Large language models such as ChatGPT are becoming more relevant in the workforce as a tool to increase work efficiency. In the several months since becoming publicly accessible, ChatGPT has become the hot tool in corporate America. ChatGPT can be used to automate various writing tasks such as social media posts, emails, and even code. Helping users quickly get the data they need, so far, ChatGPT has revolutionized how work gets done in the office.
However, as discovered by researchers, several accessibility issues make it a non-ideal tool for the average academic researcher or proprietor of a small business.
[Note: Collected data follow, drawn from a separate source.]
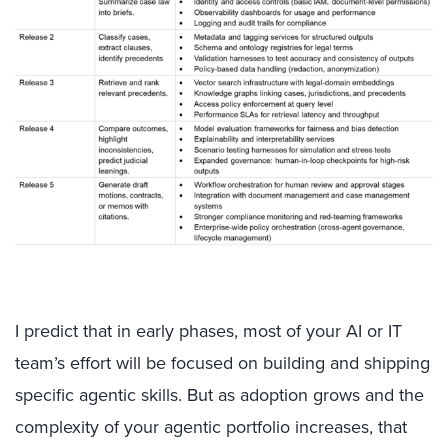
I predict that in early phases, most of your AI or IT
team’s effort will be focused on building and shipping
specific agentic skills. But as adoption grows and the
complexity of your agentic portfolio increases, that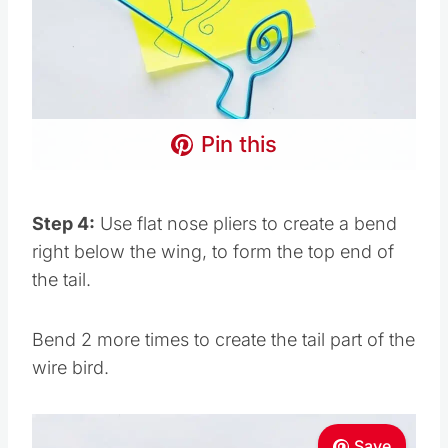
Pin this
Step 4:
Use flat nose pliers to create a bend
right below the wing, to form the top end of
the tail.
Bend 2 more times to create the tail part of the
wire bird.
Save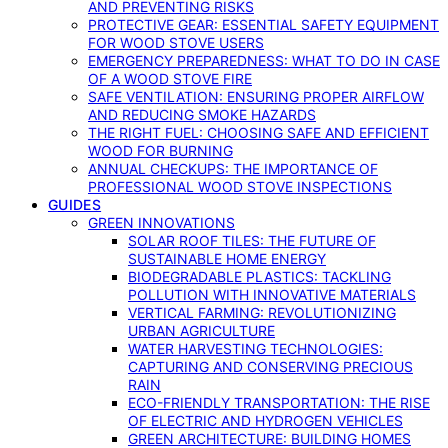
AND PREVENTING RISKS
PROTECTIVE GEAR: ESSENTIAL SAFETY EQUIPMENT
FOR WOOD STOVE USERS
EMERGENCY PREPAREDNESS: WHAT TO DO IN CASE
OF A WOOD STOVE FIRE
SAFE VENTILATION: ENSURING PROPER AIRFLOW
AND REDUCING SMOKE HAZARDS
THE RIGHT FUEL: CHOOSING SAFE AND EFFICIENT
WOOD FOR BURNING
ANNUAL CHECKUPS: THE IMPORTANCE OF
PROFESSIONAL WOOD STOVE INSPECTIONS
GUIDES
GREEN INNOVATIONS
SOLAR ROOF TILES: THE FUTURE OF
SUSTAINABLE HOME ENERGY
BIODEGRADABLE PLASTICS: TACKLING
POLLUTION WITH INNOVATIVE MATERIALS
VERTICAL FARMING: REVOLUTIONIZING
URBAN AGRICULTURE
WATER HARVESTING TECHNOLOGIES:
CAPTURING AND CONSERVING PRECIOUS
RAIN
ECO-FRIENDLY TRANSPORTATION: THE RISE
OF ELECTRIC AND HYDROGEN VEHICLES
GREEN ARCHITECTURE: BUILDING HOMES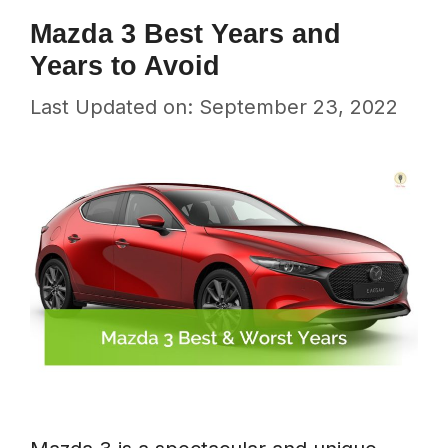
Mazda 3 Best Years and
Years to Avoid
Last Updated on: September 23, 2022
Commercial language models like ChatGPT cannot be locally deployed or used for sensitive, private data. Additionally, the training costs for language models which can be locally deployed or used for confidential information are in the millions. This creates serious accessibility issues, akin to the digital divide, which Iowa State researchers are working to solve.
Qi Li, Assistant Professor of Computer Science, is working on an approach to automatically find high-quality prompts using moderately sized pre-trained language models such as BERT that can be locally deployed and used for sensitive, private data. Li wants to use her research to tackle the accessibility gap, allowing both academic researchers and practitioners in small business to obtain high-quality annotations with minimal cost without additional privacy concerns thus democratizing language models.
A recent paper, written alongside Iowa State University Computer Science Ph.D. students Mohna Chakraborty and Adithya Kulkarni, “Open-Domain Aspect-Opinion Co-Mining with Double-Layer Span Extraction” was published at the 28th ACM SIGKDD Conference on Knowledge Discovery and Data Mining. This paper focused on open-domain aspect-opinion co-mining tasks in review analysis. Instead of requesting large domain-specific annotations, simple universal templates are proposed to initiate the annotation. The research team also designed a novel double-layer architecture to tackle the noise in weak supervision.
A follow-up paper, “Zero-shot Approach to Overcome Perturbation Sensity of Prompts,” was recently accepted to the 61st Annual Meeting of the Association for Computational Linguistics, the top-tier international conference on this topic. This paper expanded the research to focus on sentiment classification tasks for review analysis. This study aims to generate high-quality prompts using local-deployable moderately sized language models in a zero-shot setting using, where no annotation is needed.
With the Internet allowing access to large volumes of unlabeled data, Li hopes to use her research to help label the data at a minimal cost. By reducing the training costs, she aims to provide accessibility to all, proposing methods that can be implemented daily without expensive hardware. Particularly, they want to tackle challenges in resource-scare domains that are currently being neglected by language model research.